Dunaway Books sits on Grand Boulevard in St. Louis, and it rewards a slow walk. My wife and I stumbled in on a weekend trip… Cardinals game, a cousin, the usual St. Louis itinerary — and I found myself standing in front of a shelf I wasn’t expecting. Not one Wizard of Oz book. Not two. A full shelf, spine after spine, each one a different title from the Land of Oz.
I flagged down one of the store managers. That’s when the story got interesting.
After L. Frank Baum published the original Wizard of Oz, children started writing him letters. Not fan mail exactly, but requests. Demands, almost. They wanted more Dorothy. More of the Scarecrow and the Tin Man. They knew the Wizard had floated out of Oz in a balloon, and they wanted to know when he was coming back down. Baum listened. Around 1908, he delivered The Land of Oz, then Ozma of Oz. The letters didn’t stop. Neither did Baum. By the time it was over, the series ran to 31 books.

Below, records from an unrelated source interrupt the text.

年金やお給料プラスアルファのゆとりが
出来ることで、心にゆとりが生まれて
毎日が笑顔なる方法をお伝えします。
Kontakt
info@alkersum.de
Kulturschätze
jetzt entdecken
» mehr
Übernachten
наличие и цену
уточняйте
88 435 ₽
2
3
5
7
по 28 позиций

I left Dunaway with two of them — Dorothy and the Wizard in Oz (third in the series) and The Patchwork Girl of Oz (sixth). I hadn’t walked in looking for either one. That’s what a good bookstore does to you.
This is where a scholar named Jack Zipes comes in. I’d encountered him a few weeks earlier on a literary podcast during a walk — the kind of discovery you file away and then forget, until something makes it suddenly relevant. Zipes is a retired professor who spent his career arguing that fairy tales aren’t just entertainment. They do real work. His position: fairy tales “serve a meaningful social function, not just for compensation but for revelation, the worlds projected by the best of our fairy tales reveal the gaps between truth and falsehood in our immediate society.”

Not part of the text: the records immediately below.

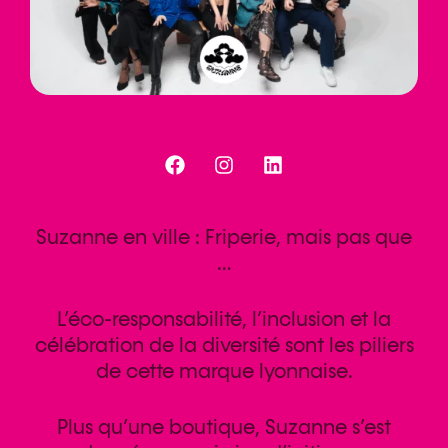
Suzanne en ville : Friperie, mais pas que
…
L’éco-responsabilité, l’inclusion et la
célébration de la diversité sont les piliers
de cette marque lyonnaise.
Plus qu’une boutique, Suzanne s’est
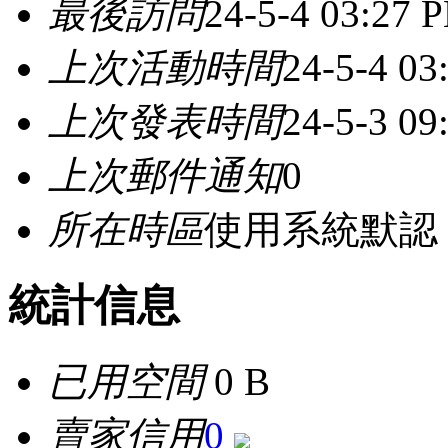
最後訪問
24-5-4 03:27 
上次活動時間
24-5-4 03
上次發表時間
24-5-3 09
上次郵件通知
0
所在時區
使用系統默認
統計信息
已用空間
0 B
賣家信用
0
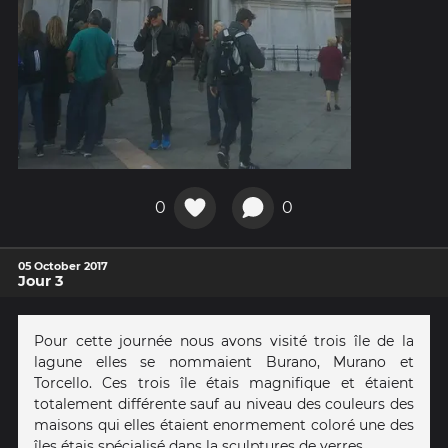
0
0
05 October 2017
Jour 3
Pour cette journée nous avons visité trois île de la
lagune elles se nommaient Burano, Murano et
Torcello. Ces trois île étais magnifique et étaient
totalement différente sauf au niveau des couleurs des
maisons qui elles étaient enormement coloré une des
îles étais spécialisé dans la sculptures de verres.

That’s a serious claim for a story about a girl and a tornado. But standing in front of that shelf at Dunaway, it didn’t feel like an overreach.
Think about what the Oz series actually is. It’s a world built on correspondence between an author and his readers. Children told Baum what they needed, and he wrote it into existence. The Wizard albeit a fraud, a man behind a curtain, became the character an entire generation refused to let go. They knew he’d escaped in a balloon. They were waiting for him to land. That’s not passive consumption. That’s a readership demanding accountability from a story.
Zipes would probably have something to say about that.
I read Dorothy and the Wizard in Oz first. It held up. The plotting moves fast, the world keeps expanding, and there’s a particular pleasure in watching Baum honor the children who pushed him to keep going. Reading it as an adult, you notice things you would have missed at eight years old. Like the way authority is consistently undermined, the way the smallest characters tend to be the most resourceful. The enchantment is still there. So is the argument underneath it.
Baum didn’t set out to write 31 books. He was pulled there by his readers. That’s a strange and wonderful way for a series to exist, demand-driven fantasy, shaped by what kids needed to believe was still possible. Zipes would call that revelation. I’d call it a pretty good reason to buy a book off a shelf in St. Louis.
Go find a fairy tale. The Oz books are a fine place to start. Dunaway Books, if you can get there may be even better.